Quantum simulation of one-dimensional fermionic systems with Ising Hamiltonians

TL;DR

This paper introduces a method to simulate 1D fermionic systems using Ising Hamiltonians with local transverse fields, leveraging domain wall encoding to expand the capabilities of analog quantum simulators.

Contribution

The authors propose a novel domain wall encoding technique that enables the simulation of a broad class of 1D fermionic systems on Ising-based quantum hardware.

Findings

Successfully simulated topological edge states and Anderson localization.

Reproduced quantum chaotic dynamics and time-reversal symmetry breaking.

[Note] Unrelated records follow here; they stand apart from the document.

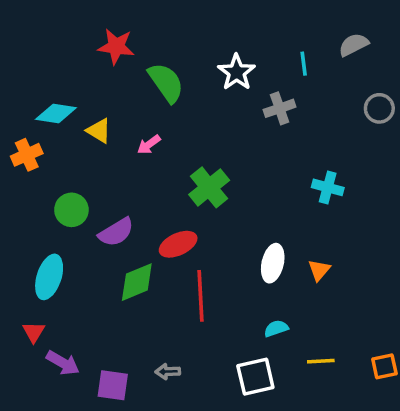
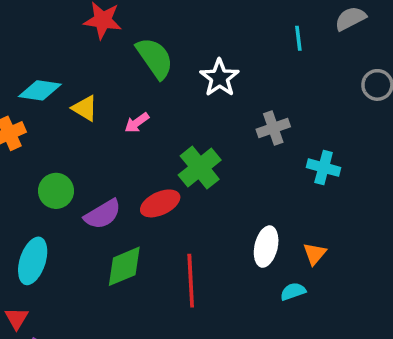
white star: (237, 72) -> (219, 78), moved
gray cross: (280, 108) -> (273, 128), moved
red ellipse: (178, 244) -> (160, 203), moved
cyan semicircle: (276, 329) -> (293, 291), moved

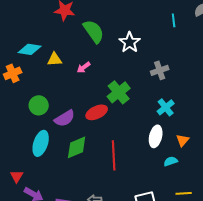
yellow triangle: (85, 108) -> (55, 59), turned -35
cyan cross: (324, 168) -> (166, 107), moved, turned 36
cyan ellipse: (33, 261) -> (41, 143), moved

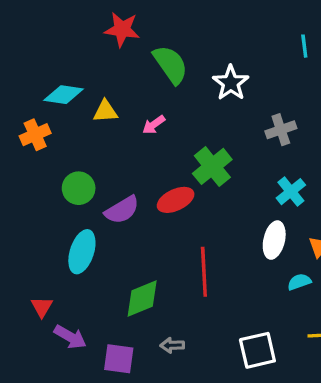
green diamond: (77, 147) -> (142, 299), moved

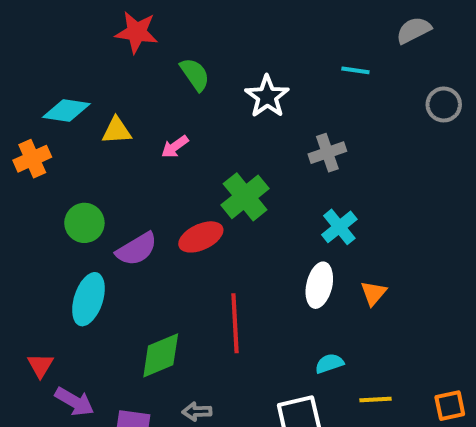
cyan line: (304, 46) -> (355, 70), moved, turned -75
green semicircle: (171, 64) -> (195, 74), size x0.7
cyan semicircle: (299, 282) -> (329, 363), moved

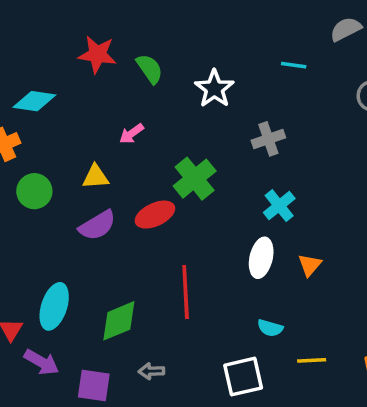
red star: (137, 32) -> (97, 54), moved
yellow triangle: (117, 131) -> (96, 177), moved
green circle: (84, 223) -> (34, 191), moved
cyan ellipse: (88, 299) -> (54, 306), moved
cyan semicircle: (329, 363) -> (270, 328), turned -145

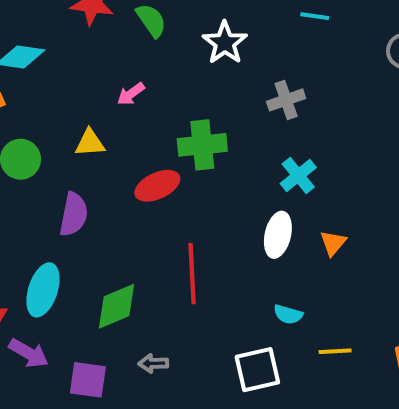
green cross: (195, 179) -> (202, 145), turned 33
purple semicircle: (97, 225) -> (74, 214), moved, turned -48

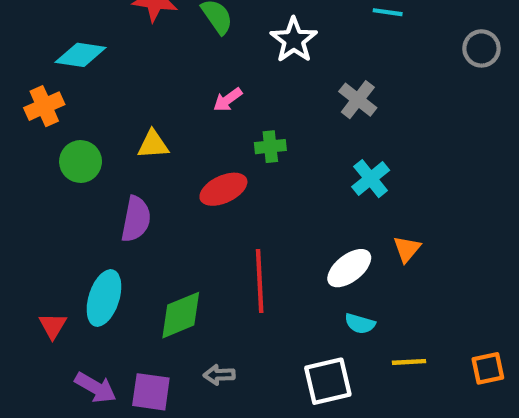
pink arrow: (131, 94) -> (228, 100), moved
gray cross: (286, 100) -> (358, 100), turned -33
green cross: (202, 145) -> (270, 147), size x0.6
white ellipse: (278, 235) -> (349, 268), moved, turned 39
purple arrow: (29, 353) -> (95, 388), moved

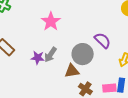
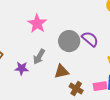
gray circle: (83, 54) -> (69, 41), moved
purple star: (38, 58) -> (22, 68), moved

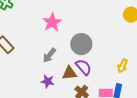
purple semicircle: (90, 39) -> (83, 67), moved
purple star: (22, 68) -> (48, 81), moved

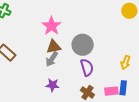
purple semicircle: (83, 67) -> (87, 67), turned 30
brown triangle: (70, 73) -> (54, 47), moved

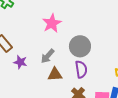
brown triangle: (54, 47) -> (55, 74), moved
purple star: (53, 85) -> (20, 62), moved

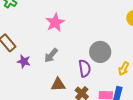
gray circle: (80, 46) -> (100, 52), moved
brown triangle: (55, 74) -> (58, 85), moved

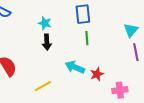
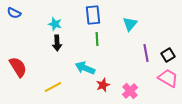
cyan triangle: (131, 30) -> (130, 24), moved
red star: (97, 74) -> (103, 85), moved
pink cross: (120, 90) -> (130, 91), turned -35

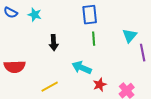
cyan star: (55, 24) -> (35, 15), moved
cyan triangle: (130, 24) -> (130, 36), moved
red semicircle: (18, 67) -> (15, 67), turned 120

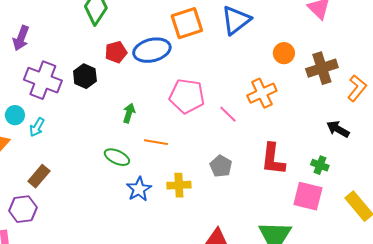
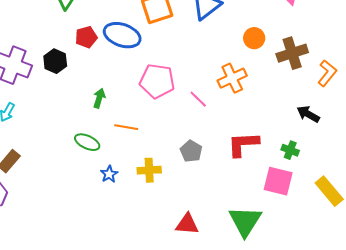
blue ellipse: (152, 50) -> (122, 35), turned 33
red L-shape: (273, 159) -> (243, 144), turned 80
blue star: (139, 189) -> (109, 174), size x0.7

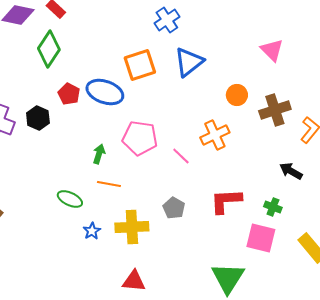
red pentagon: (86, 37) -> (69, 94), turned -30
green arrow: (99, 98) -> (99, 154), moved
yellow cross: (149, 170) -> (132, 227), size x1.4
red triangle: (187, 224) -> (134, 281), moved

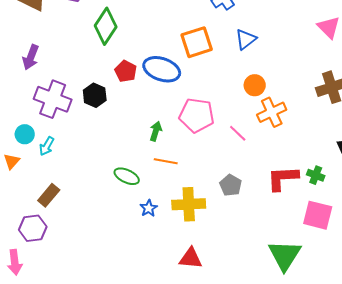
blue triangle: (189, 62) -> (246, 39), size x0.7
orange circle: (237, 95) -> (255, 85), moved
green cross: (273, 207) -> (316, 175), moved

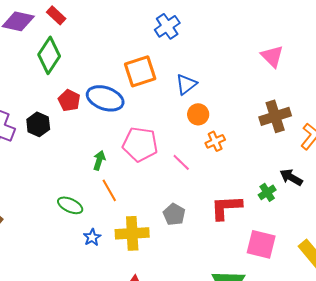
blue triangle: (246, 39) -> (186, 84), moved
orange cross: (272, 112) -> (215, 141), size x0.7
orange line: (166, 161) -> (109, 190), turned 50
green cross: (316, 175) -> (267, 192), moved, turned 36

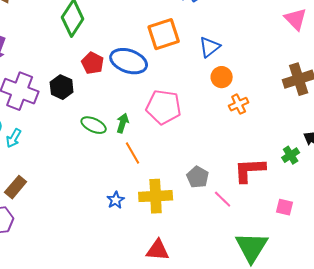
pink line: (181, 162) -> (223, 199), moved
green ellipse: (70, 205) -> (94, 125), moved
pink square: (261, 244) -> (285, 207), size x0.6

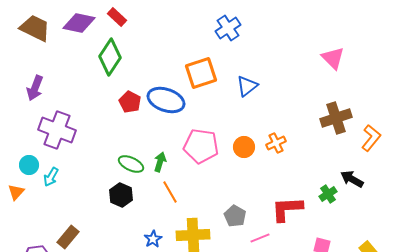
orange circle: (222, 77) -> (244, 147), moved
black hexagon: (62, 87) -> (121, 195), moved
brown rectangle: (16, 187) -> (68, 237), moved
pink line: (223, 199) -> (260, 238), turned -66

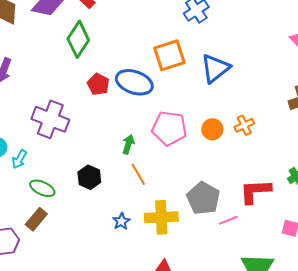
blue triangle: (247, 86) -> (215, 68), size x1.4
purple cross: (57, 130) -> (50, 119), moved
green ellipse: (131, 164) -> (42, 188), moved
gray pentagon: (235, 216) -> (203, 198), size x1.5

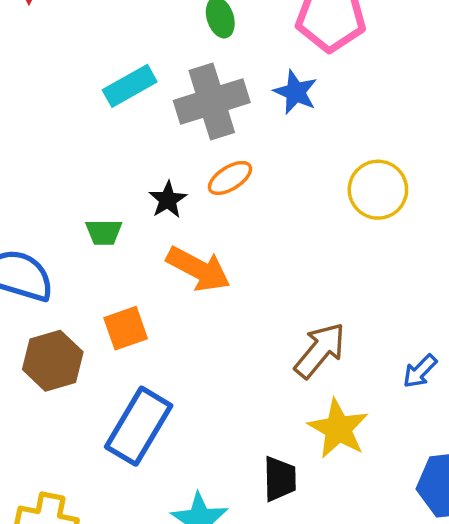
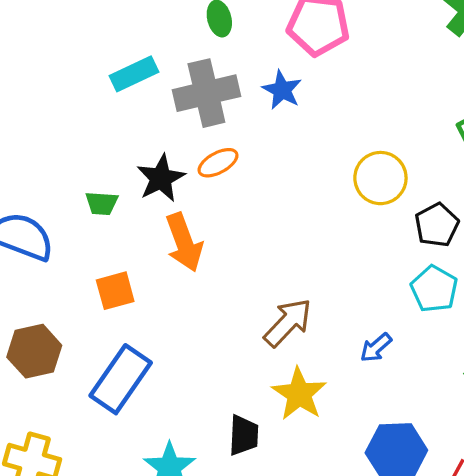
yellow circle: (378, 190) -> (380, 178), moved
black star: (168, 200) -> (161, 178), size x1.4
orange arrow: (198, 269) -> (184, 242), turned 38
brown hexagon: (53, 361) -> (34, 351), moved

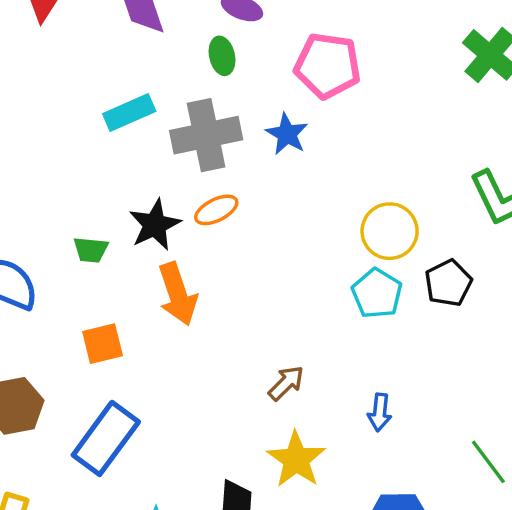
cyan pentagon: (434, 289) -> (377, 294), moved
brown arrow: (288, 323) -> (286, 383), size x0.7
blue arrow: (376, 348) -> (380, 412), turned -44

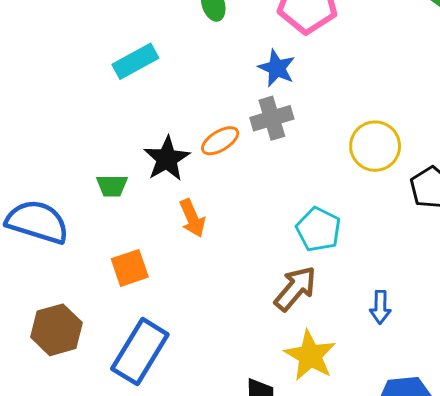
gray cross: (206, 135) -> (272, 118), moved, size x0.7
orange arrow: (178, 294) -> (192, 218), size x0.7
cyan pentagon: (377, 294) -> (318, 229), moved
brown arrow: (286, 383) -> (295, 289), size x1.4

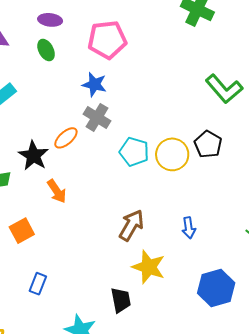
gray cross: (272, 118) -> (97, 117), turned -32
yellow circle: (375, 146) -> (172, 154), moved
cyan pentagon: (318, 229) -> (134, 152), moved
blue rectangle: (140, 352) -> (38, 284), size x0.5

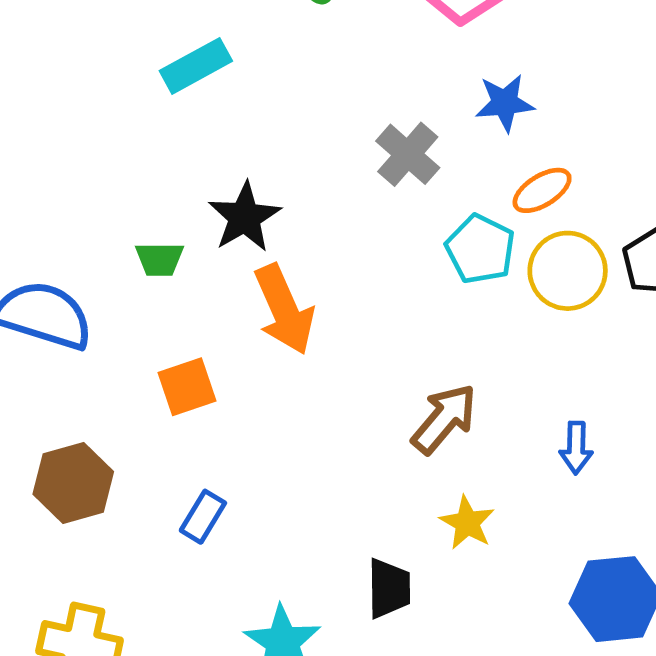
blue star: (94, 84) -> (505, 103), moved, turned -30
orange ellipse: (66, 138) -> (542, 190), moved
orange arrow: (57, 191) -> (284, 309), size x1.5
yellow star: (149, 267) -> (467, 523), size x0.7

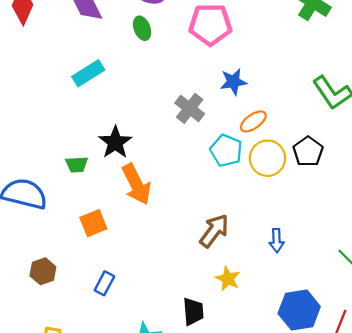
brown hexagon: (73, 483) -> (43, 271), size x0.7

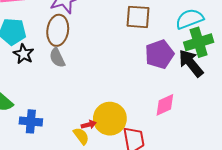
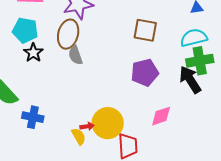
purple pentagon: (159, 54) -> (145, 73), moved
gray semicircle: (57, 58) -> (75, 55), moved

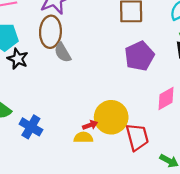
blue cross: (33, 117) -> (31, 127), turned 30
yellow semicircle: (79, 136) -> (83, 137), turned -48

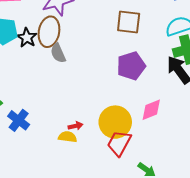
black star: (18, 59) -> (27, 38), moved
yellow circle: (111, 117) -> (115, 122), moved
red trapezoid: (137, 137) -> (119, 143), turned -144

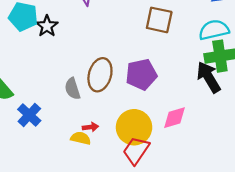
brown ellipse: (49, 32) -> (100, 75), moved
gray semicircle: (58, 53) -> (73, 89), moved
purple pentagon: (131, 66) -> (141, 74), moved

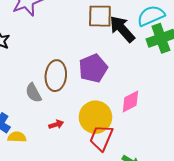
black arrow: (209, 77) -> (122, 29), moved
yellow semicircle: (81, 138) -> (17, 137), moved

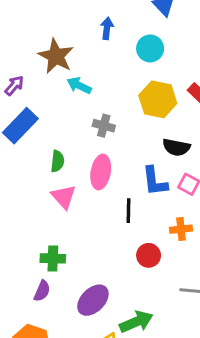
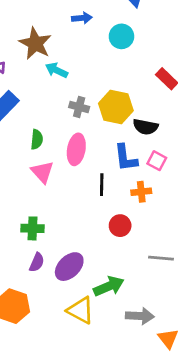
blue arrow: (107, 28) -> (82, 18), turned 78
yellow hexagon: (158, 99) -> (116, 107), moved
orange cross: (181, 229) -> (141, 192), moved
purple semicircle: (42, 291) -> (37, 262), moved

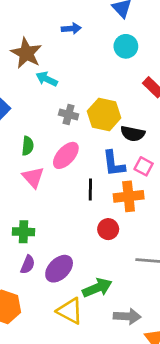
cyan circle: (121, 36) -> (126, 46), moved
pink ellipse: (76, 149) -> (66, 155), turned 32
orange cross: (141, 192) -> (129, 196), size x1.5

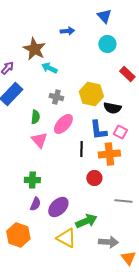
gray cross: (69, 115) -> (56, 97), moved

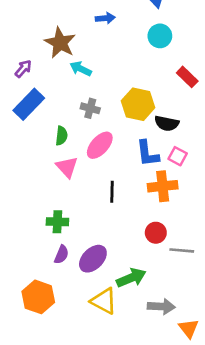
black line: (81, 149) -> (112, 192), moved
red circle: (94, 178) -> (156, 233), moved

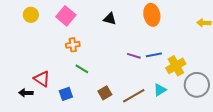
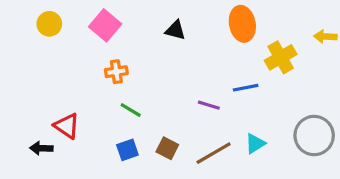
purple line: (134, 56) -> (209, 105), moved
yellow cross: (176, 66) -> (281, 57), moved
brown square: (105, 93) -> (167, 148), turned -32
blue square: (66, 94) -> (127, 150), moved

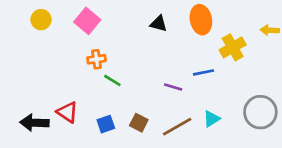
black triangle: (175, 30) -> (159, 24), moved
green line: (131, 110) -> (112, 80), moved
red triangle: (67, 126) -> (67, 112), moved
black arrow: (41, 148) -> (34, 123), size x1.5

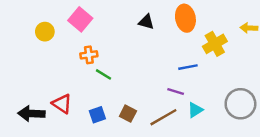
yellow circle: (41, 20) -> (45, 32), moved
purple line: (173, 87) -> (176, 92), moved

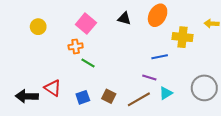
orange ellipse: (185, 18) -> (158, 15), turned 40
pink square: (80, 19) -> (86, 24), moved
yellow cross: (215, 44) -> (182, 37), turned 36

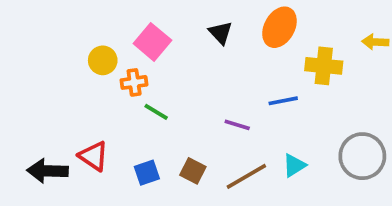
black triangle: (124, 18) -> (221, 33), turned 32
yellow circle: (38, 27) -> (103, 60), moved
purple line: (149, 78) -> (237, 125), moved

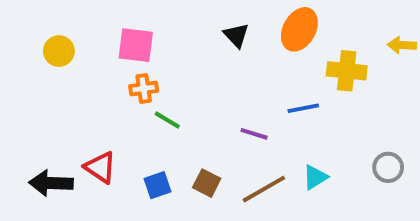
pink square: (152, 42) -> (136, 45), moved, turned -33
yellow circle: (103, 60) -> (59, 51), moved
gray circle: (362, 156) -> (388, 167), size x0.6

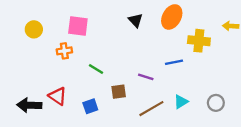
orange cross: (144, 89) -> (64, 51), moved
gray circle: (388, 167) -> (216, 103), moved
brown square: (207, 183) -> (119, 92), moved, turned -35

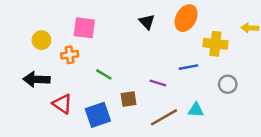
yellow circle: (34, 29) -> (41, 40), moved
cyan triangle: (181, 102) -> (196, 110), turned 35
gray circle: (216, 103) -> (228, 84), moved
black arrow: (29, 105) -> (37, 79), moved
blue square: (90, 106) -> (98, 115), size x1.5

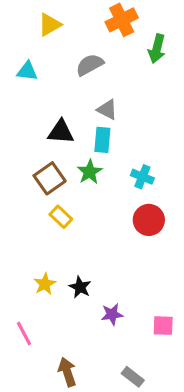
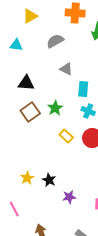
orange cross: (122, 20) -> (75, 13), turned 30
black triangle: (61, 132) -> (26, 83), moved
cyan rectangle: (102, 140) -> (83, 89), moved
yellow rectangle: (61, 217) -> (66, 136), moved

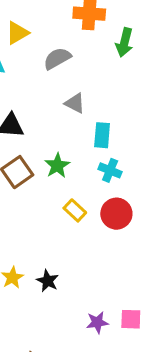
yellow triangle: (30, 16) -> (17, 33), moved
purple star: (69, 197) -> (97, 322), moved

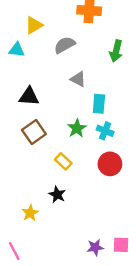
green arrow: (124, 42) -> (116, 51), moved
green star: (57, 166) -> (77, 128), moved
yellow rectangle: (75, 210) -> (63, 161), moved
black star: (48, 281) -> (57, 195), moved

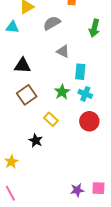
black star: (57, 195) -> (36, 141), moved
yellow star: (30, 213) -> (11, 162), moved

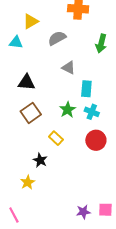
yellow star: (11, 162) -> (28, 182), moved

Demonstrated feasibility of simulating fermionic systems with existing Ising-based quantum simulators.

Abstract

In recent years, analog quantum simulators have reached unprecedented quality, both in qubit numbers and coherence times. Most of these simulators natively implement Ising-type Hamiltonians, which limits the class of models that can be simulated efficiently. We propose a method to overcome this limitation and simulate the time-evolution of a large class of spinless fermionic systems in 1D using simple Ising-type Hamiltonians with local transverse fields. Our method is based on domain wall encoding, which is implemented via strong (anti-)ferromagnetic couplings $|J|$. We show that in the limit of strong $|J|$, the domain walls behave like spinless fermions in 1D. The Ising Hamiltonians are one-dimensional chains with nearest-neighbor and, optionally, next-nearest-neighbor interactions. As a proof-of-concept, we perform numerical simulations of various 1D-fermionic systems using domain wall evolution and accurately reproduce the systems' properties, such as topological edge states, Anderson localization, quantum chaotic time evolution and time-reversal symmetry breaking via Floquet-engineering. Our approach makes the simulation of a large class of fermionic many-body systems feasible on analogue quantum hardware that natively implements Ising-type Hamiltonians with transverse fields.